Had she been crying? 

"No," she replied and straightened her shoulders.  "Better let me go before my parents or the police find out.”  She waited, as if maybe rethinking her words.  No friends around, maybe she had second thoughts.    

     "Retard," she added.

     Two other methods remain on the list, he reminded her.  She snorted.  He had never heard a girl snort before and didn’t think it was a very pretty sound, but he gave her a drink of water although he knew the bugs wouldn’t care for it much.  He had to leave and think about which way to kill her. If she had a preference now was the time to let him know.  He figured that would do it, being forced to choose.

     "Shrugging," she said without hesitation.

     Why?

     "Simple.  It’s the one where you don’t talk."

     Tic Boy didn't want to be with her any more.

 

     Shrugging wouldn't work.  How do you kill someone by shrugging?  He rolled it over and over in his head and finally decided it simply would not work.  He told her and she frowned back at him.

"Vocal outbursts, then?"

     She looked worse.  Blotches like giant freckles spread on her sagging skin.  He could see skid marks on the floor where she had probably scooted around in the chair trying to escape. All it managed to do was scare off some of his bugs.  She gave a girl kind of sigh, the kind they reserve for times you want to be nice and talk to them and all they want is for some other boy to talk to them instead.

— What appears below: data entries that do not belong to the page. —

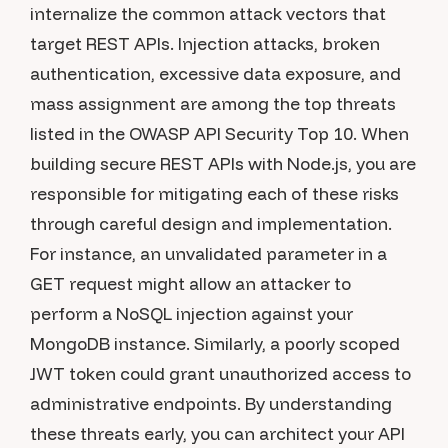
internalize the common attack vectors that
target REST APIs. Injection attacks, broken
authentication, excessive data exposure, and
mass assignment are among the top threats
listed in the OWASP API Security Top 10. When
building secure REST APIs with Node.js, you are
responsible for mitigating each of these risks
through careful design and implementation.
For instance, an unvalidated parameter in a
GET request might allow an attacker to
perform a NoSQL injection against your
MongoDB instance. Similarly, a poorly scoped
JWT token could grant unauthorized access to
administrative endpoints. By understanding
these threats early, you can architect your API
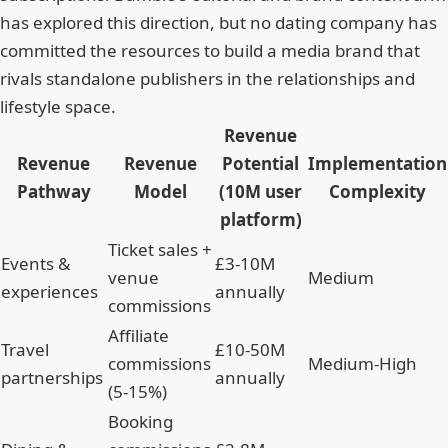
has explored this direction, but no dating company has
committed the resources to build a media brand that
rivals standalone publishers in the relationships and
lifestyle space.
Revenue
Revenue
Revenue
Potential
Implementation
Pathway
Model
(10M user
Complexity
platform)
Ticket sales +
Events &
£3-10M
venue
Medium
experiences
annually
commissions
Affiliate
Travel
£10-50M
commissions
Medium-High
partnerships
annually
(5-15%)
Booking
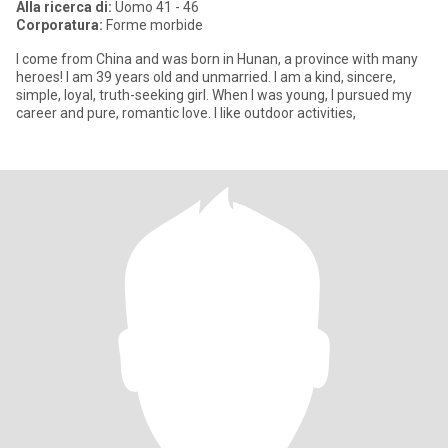
Alla ricerca di:
Uomo 41 - 46
Corporatura:
Forme morbide
I come from China and was born in Hunan, a province with many
heroes! I am 39 years old and unmarried. I am a kind, sincere,
simple, loyal, truth-seeking girl. When I was young, I pursued my
career and pure, romantic love. I like outdoor activities,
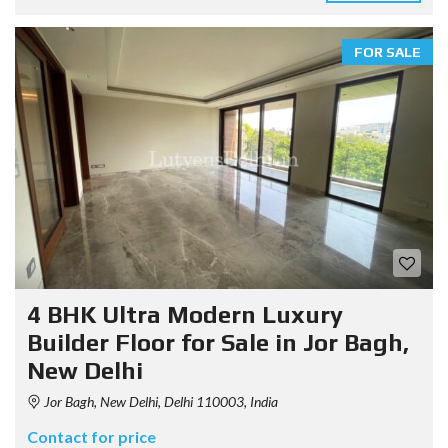
FOR SALE
4 BHK Ultra Modern Luxury
Builder Floor for Sale in Jor Bagh,
New Delhi
Jor Bagh, New Delhi, Delhi 110003, India
Contact for price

     "Moron," she whispered.

     He left to look for more bugs.

    

*

 

     Today: vocal outbursts. 

     He had a simple plan.  He would yell and scream just like the doctor told him it was okay to do when he was alone, to let it all out where no one could hear.  He would scream until her ears bled, he would scream until she screamed along with him, until they both screamed so loud you could see the sound.  Screams were red.  That’s the color he expected.

She wouldn’t be so pretty then.

     Once inside the clubhouse he knew something was wrong.  Different, like at night when you peek through your eyelids and there is your stepfather hovering over your bed, a funny look on his face and a sour smell hanging in the air.  She didn’t look pretty now.  Hair hung over her face and the skin on her arms and legs looked like putty after art class, all lumpy and moldy and used up.  He felt sorry for her, a little, until he noticed his bugs were gone, all of them.  Maybe she’d scared them away?  That seemed odd.  Dead bugs usually stayed where you left them.

     She tried to speak but no air gave the words sound, so he pulled a chair close and put his ear to her mouth.  It tickled, her warm breath in his ear, tickled and made him feel funny deep inside.

     Stay.  That was the word she whispered.

     So he waited.

     Her breath tickled and then tickled in a different way: still in his stomach, but then in his ear and in his head.  He wanted to pull away but didn’t dare.  Something held the fleshy part of his ear.  He craned his neck, trying to make out her face and see what was happening, but all he saw were lumps moving beneath the skin of her arms and legs like mice crawling under a carpet.

     Stay, she told him.  He felt air in his ear.  And something else, a lot of something else, in his ear and head, his arms and legs and stomach.

 *

     Later, they went out to hunt more dead bugs together.